When the worldstep solver can take a fairly large range of masses, the
stepfast solver has trouble making things look good with masses that
differ by more than a factor of 10 without increasing iterations (and
slowing it down).  Say you build a wall out of blocks connected by fixed
joints.  The worldstep solver will reject anything that runs into the wall
without moving the wall at all, while the stepfast solver might make the
wall sway or even fall over if there is enough force.  However, most of
these effects can be mitigated or removed by a combination of the
auto-disabling/enabling code I'm working on putting directly in the
source, and a little extra care in setting up your simulation parameters,
especially mass, fmax, and iterations.

On the other hand, you get better control over the accuracy/speed
trade-off than the worldstep function... to a point.  By increasing or
decreasing iterations, you can control just how much time you want to
spend on trying to find a good solution.  Big car pile-ups and other
simulations which send the worldstep solver out to lunch are only slightly
slower (due to the increased contact count) in the stepfast solver.  So it
is a big tradeoff.  You have to decide whether speed or accuracy is more
important to you... and most game developers say speed if it's accurate
"enough".

David

P.S.  When I move the randomizing code into the source and seed it to the
same number at the start of every simulation, it will be just as
deterministic as the worldstep solver.  And you have full access to all of
the rest of ODE's api, so you can set body position, rotation, and other
parameters at will to bring it back into sync if you get behind (through
dBodySetPosition/Rotation/LinearVel/AngularVel).

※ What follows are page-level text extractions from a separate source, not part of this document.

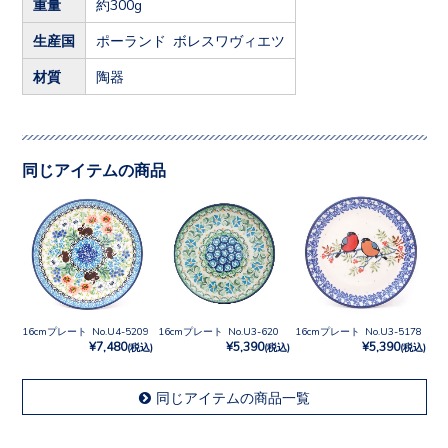
重量
約300g
生産国
ポーランド ボレスワヴィエツ
材質
陶器
同じアイテムの商品
16cmプレート No.U4-5209
16cmプレート No.U3-620
16cmプレート No.U3-5178
¥7,480
¥5,390
¥5,390
(税込)
(税込)
(税込)
同じアイテムの商品一覧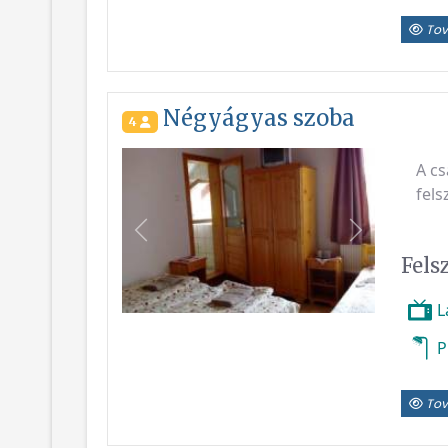
Tov
Négyágyas szoba
4
A cs
fels
Vissza
Következő
Fels
L
P
Tov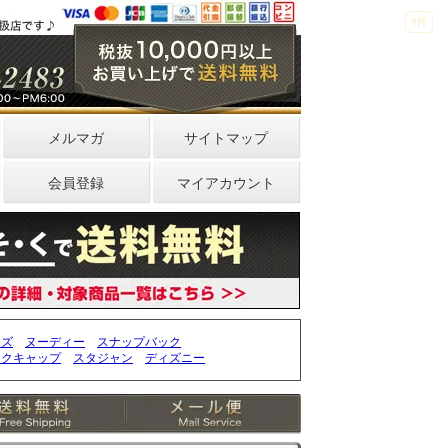
4件
0件
メルマガ
サイトマップ
会員登録
マイアカウント
ッズ
ヌーディー
スナップバック
ークキャップ
スタジャン
ディズニー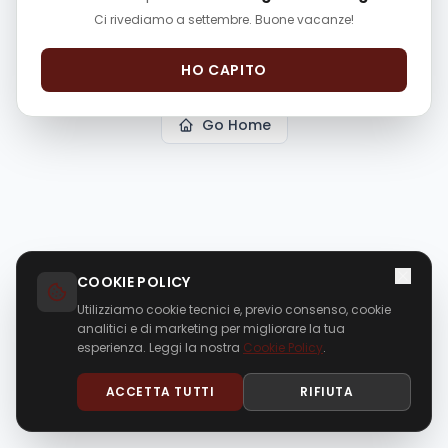
The page
"
p/smart-fortwo-134047
"
could not be
Ci rivediamo a settembre. Buone vacanze!
found in this application.
HO CAPITO
Go Home
COOKIE POLICY
Utilizziamo cookie tecnici e, previo consenso, cookie
analitici e di marketing per migliorare la tua
esperienza. Leggi la nostra
Cookie Policy
.
ACCETTA TUTTI
RIFIUTA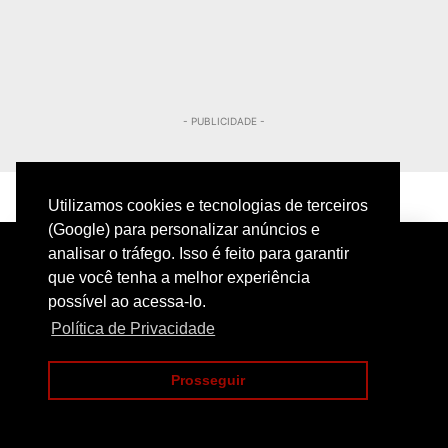
- PUBLICIDADE -
Utilizamos cookies e tecnologias de terceiros
(Google) para personalizar anúncios e
analisar o tráfego. Isso é feito para garantir
que você tenha a melhor experiência
possível ao acessa-lo.
Política de Privacidade
PRIVACIDADE
CONTATO
Prosseguir
COPYRIGHT@2024 | POLICIAMENTO INTELIGENTE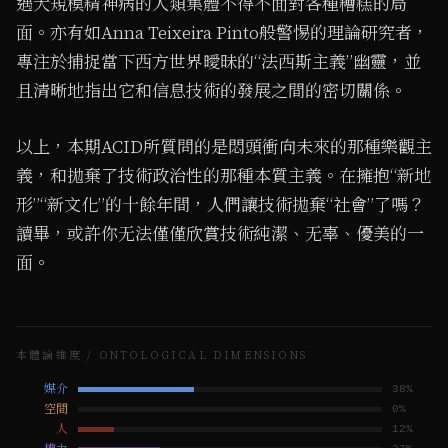
遇⼤規模精神病的⼈類集體不得不⾯對各種糟糕的局
⾯。亦有如Anna Teixeira Pinto般警惕的理論研究者，
專注於捕捉當下⻄⽅世界曖昧的“法⻄斯主義”幽靈，並
且清晰地指出它和信息技術的發展之間的密切關係。
以上，本期ACID所質問的是悶頭衝向未來的那種樂觀主
義，和拋棄了技術政治性的那種本質主義。在擁抱“新地
形”“新⽂化”的⼗餘年間，⼈們讓技術拋棄“社會”了嗎？
讀畢，或許你⽆法僅僅欣賞技術純潔、⽆辜、優美的⼀
⾯。
本體論維度 / ONTOLOGICAL DIMENSIONS
媒介
38
%
空間
0
%
人
12
%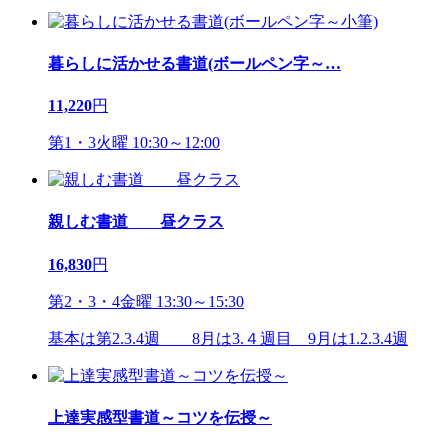
暮らしに活かせる書道(ボールペン字～
…
11,220
円
第1・3火曜 10:30～12:00
親しむ書道 昼クラス
16,830
円
第2・3・4金曜 13:30～15:30
基本は第2.3.4週 8月は3.４週目 9月は1.2.3.4週
上達実感型書道～コツを伝授～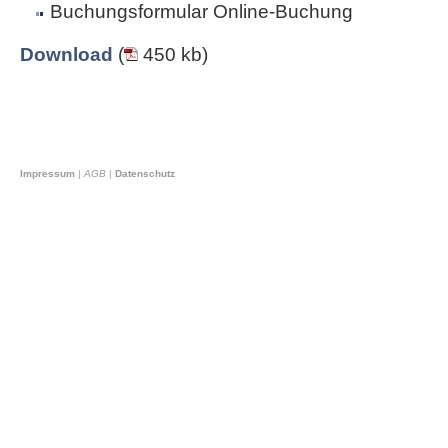
Buchungsformular Online-Buchung
Download
(
450 kb)
Impressum
|
AGB
|
Datenschutz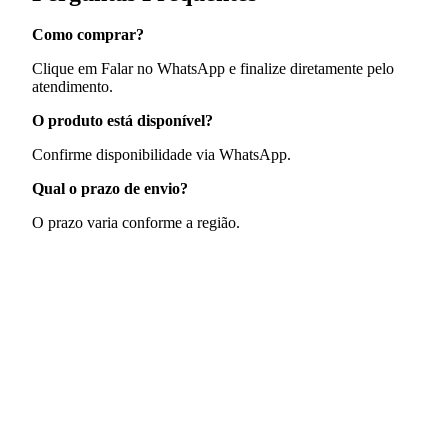
Como comprar?
Clique em Falar no WhatsApp e finalize diretamente pelo
atendimento.
O produto está disponível?
Confirme disponibilidade via WhatsApp.
Qual o prazo de envio?
O prazo varia conforme a região.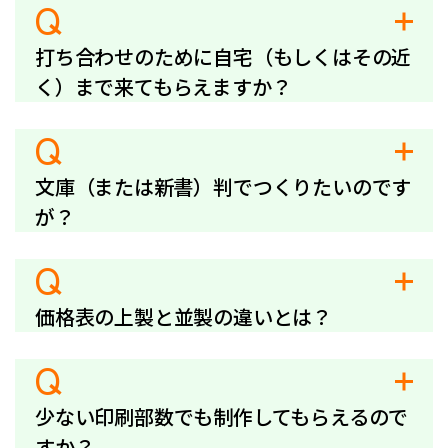
Q
打ち合わせのために自宅（もしくはその近
く）まで来てもらえますか？
Q
文庫（または新書）判でつくりたいのです
が？
Q
価格表の上製と並製の違いとは？
Q
少ない印刷部数でも制作してもらえるので
すか？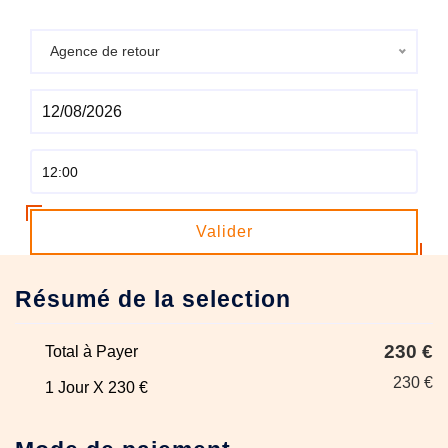
Agence de retour
Valider
Résumé de la selection
230 €
Total à Payer
230 €
1 Jour X 230 €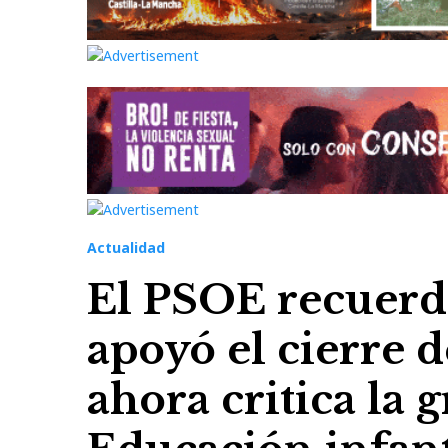
Actualidad
El PSOE recuerd
apoyó el cierre d
ahora critica la 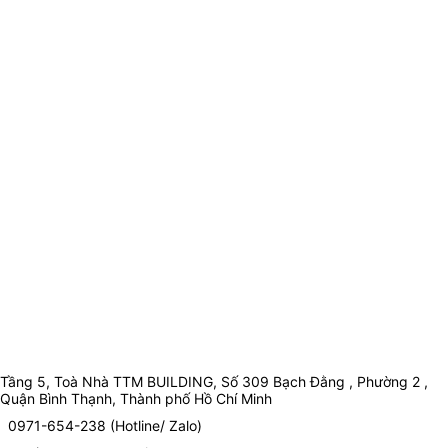
Tầng 5, Toà Nhà TTM BUILDING, Số 309 Bạch Đằng , Phường 2 ,
Quận Bình Thạnh, Thành phố Hồ Chí Minh
0971-654-238 (Hotline/ Zalo)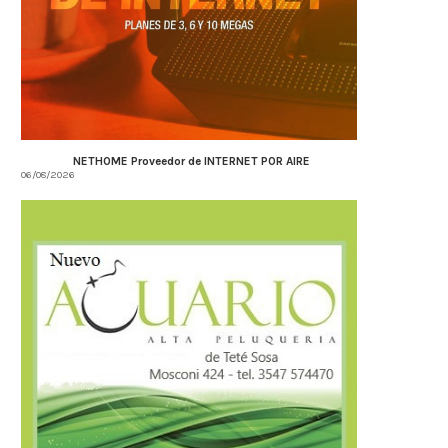
NETHOME Proveedor de INTERNET POR AIRE
06/08/2026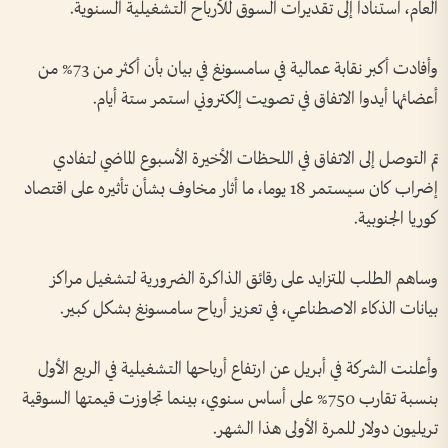
العام، استنادا إلى تقديرات السوق للأرباح التشغيلية السنوية.
وأفادت أكبر نقابة عمالية في سامسونغ في بيان بأن أكثر من 73% من
أعضائها أيدوا الاتفاق في تصويت إلكتروني استمر ستة أيام.
تم التوصل إلى الاتفاق في اللحظات الأخيرة الأسبوع الماضي لتفادي
إضراب كان سيستمر 18 يوما، ما أثار مخاوف بشأن تأثيره على اقتصاد
كوريا الجنوبية.
وساهم الطلب المتزايد على رقائق الذاكرة الضرورية لتشغيل مراكز
بيانات الذكاء الاصطناعي، في تعزيز أرباح سامسونغ بشكل كبير.
وأعلنت الشركة في أبريل عن ارتفاع أرباحها التشغيلية في الربع الأول
بنسبة تقارب 750% على أساس سنوي، بينما تجاوزت قيمتها السوقية
تريليون دولار للمرة الأولى هذا الشهر.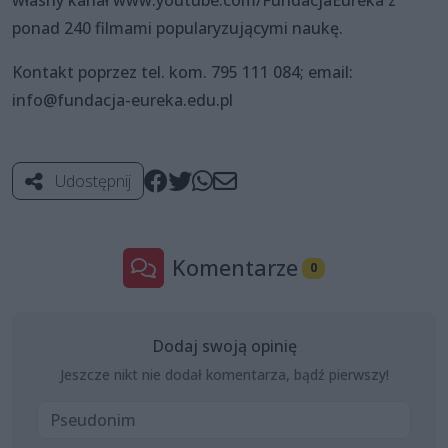
własny kanał www.youtube.com/FundacjaEureka z
ponad 240 filmami popularyzującymi naukę.
Kontakt poprzez tel. kom. 795 111 084; email:
info@fundacja-eureka.edu.pl
Udostępnij
Komentarze
0
Dodaj swoją opinię
Jeszcze nikt nie dodał komentarza, bądź pierwszy!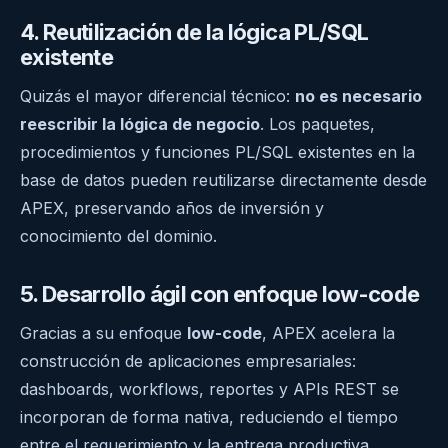
4. Reutilización de la lógica PL/SQL
existente
Quizás el mayor diferencial técnico:
no es necesario
reescribir la lógica de negocio
. Los paquetes,
procedimientos y funciones PL/SQL existentes en la
base de datos pueden reutilizarse directamente desde
APEX, preservando años de inversión y
conocimiento del dominio.
5. Desarrollo ágil con enfoque low-code
Gracias a su enfoque
low-code
, APEX acelera la
construcción de aplicaciones empresariales:
dashboards, workflows, reportes y APIs REST se
incorporan de forma nativa, reduciendo el tiempo
entre el requerimiento y la entrega productiva.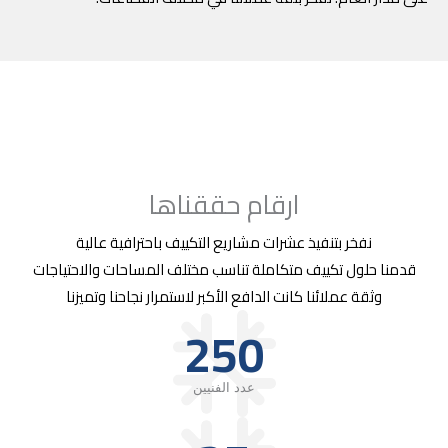
ارقام حققناها
نفخر بتنفيذ عشرات مشاريع التكييف باحترافية عالية
قدمنا حلول تكييف متكاملة تناسب مختلف المساحات والاحتياجات
وثقة عملائنا كانت الدافع الأكبر لاستمرار نجاحنا وتميزنا
250
عدد الفنيين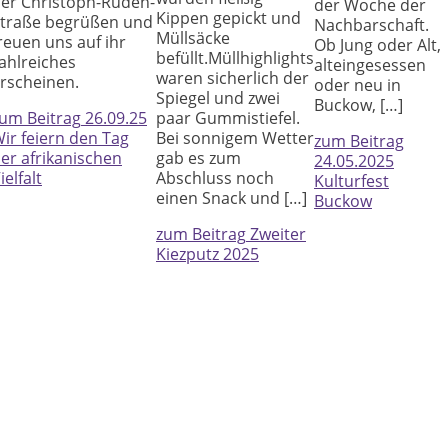
er Christoph-Ruden-
der Woche der
Kippen gepickt und
traße begrüßen und
Nachbarschaft.
Müllsäcke
reuen uns auf ihr
Ob Jung oder Alt,
befüllt.Müllhighlights
ahlreiches
alteingesessen
waren sicherlich der
rscheinen.
oder neu in
Spiegel und zwei
Buckow, […]
paar Gummistiefel.
um Beitrag
26.09.25
Bei sonnigem Wetter
ir feiern den Tag
zum Beitrag
gab es zum
er afrikanischen
24.05.2025
Abschluss noch
ielfalt
Kulturfest
einen Snack und […]
Buckow
zum Beitrag
Zweiter
Kiezputz 2025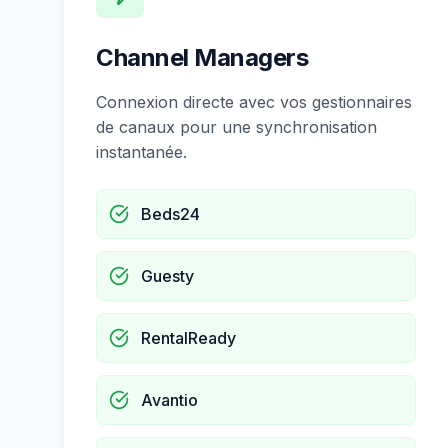
Channel Managers
Connexion directe avec vos gestionnaires
de canaux pour une synchronisation
instantanée.
Beds24
Guesty
RentalReady
Avantio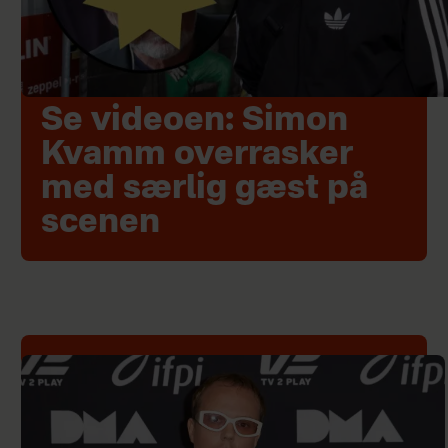
Se videoen: Simon
Kvamm overrasker
med særlig gæst på
scenen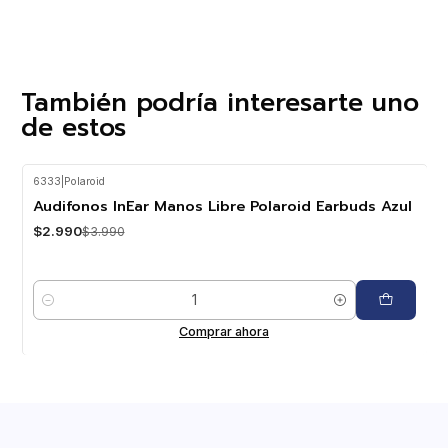
También podría interesarte uno
de estos
6333
|
Polaroid
-25%
OFF
Audifonos InEar Manos Libre Polaroid Earbuds Azul
$2.990
$3.990
Cantidad
Comprar ahora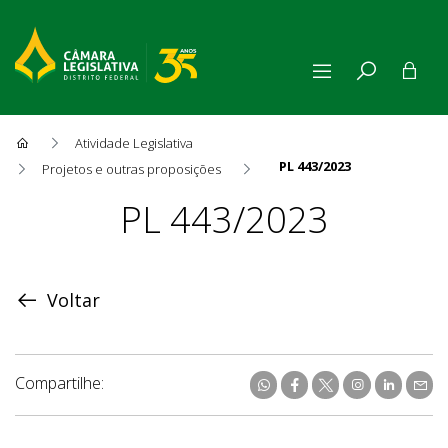
Atividade Legislativa
PL 443/2023
Projetos e outras proposições
Proposição
PL 443/2023
Voltar
Compartilhe: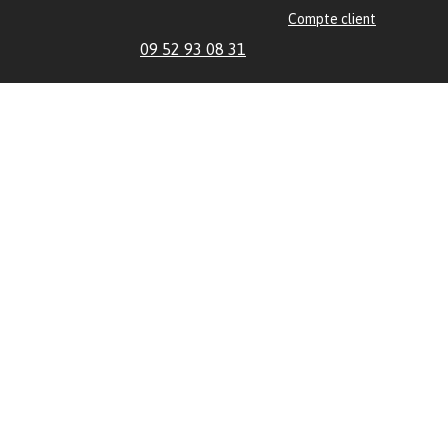
Compte client
09 52 93 08 31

> What exactly does stepfast solve?  I've been playing with test_crash
> and you can hit f to "toggle fast step mode" which appears to use your
> dWorldStepFast() over the default ODE dWorldStep() call.  I assume
> this is an optimization modification, because when I try to turn off
> fast step mode, my CPU spikes all the way up (P4 2.8ghz w/ 1GB of RAM)
> and I get maybe 1 frame every 15-20 seconds.

Heh, nice system...  the original solver wasn't really designed for a
system this large.

> I guess the reason why I'm asking is that there's been a lot of
> technical/math talk about your modification, but there's not one place
> to look for the pros/cons of using it.  I'm interested in using ODE in
> a client/server environment and was wondering how well it would fit.
> How do I keep the server and the client's simulation in relative sync,
> as well as correct the client when it gets out of sync?